__Exercise prompt__:
Each line of the listing that contains "профілактичної" should be found and copied.

__Input__:
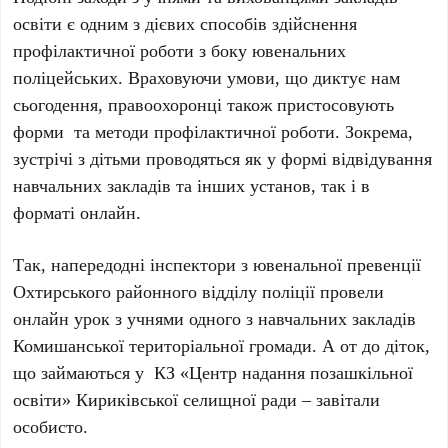
освіти є одним з дієвих способів здійснення
профілактичної роботи з боку ювенальних
поліцейських. Враховуючи умови, що диктує нам
сьогодення, правоохоронці також пристосовують
форми
та методи профілактичної роботи. Зокрема,
зустрічі з дітьми проводяться як у формі відвідування
навчальних закладів та інших установ, так і в
форматі онлайн.
Так, напередодні інспектори з ювенальної превенції
Охтирського районного відділу поліції провели
онлайн урок з учнями одного з навчальних закладів
Комишанської територіальної громади. А от до діток,
що займаються у
КЗ «Центр надання позашкільної
освіти» Кириківської селищної ради – завітали
особисто.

__Answer to the exercise__:
профілактичної роботи з боку ювенальних
та методи профілактичної роботи. Зокрема,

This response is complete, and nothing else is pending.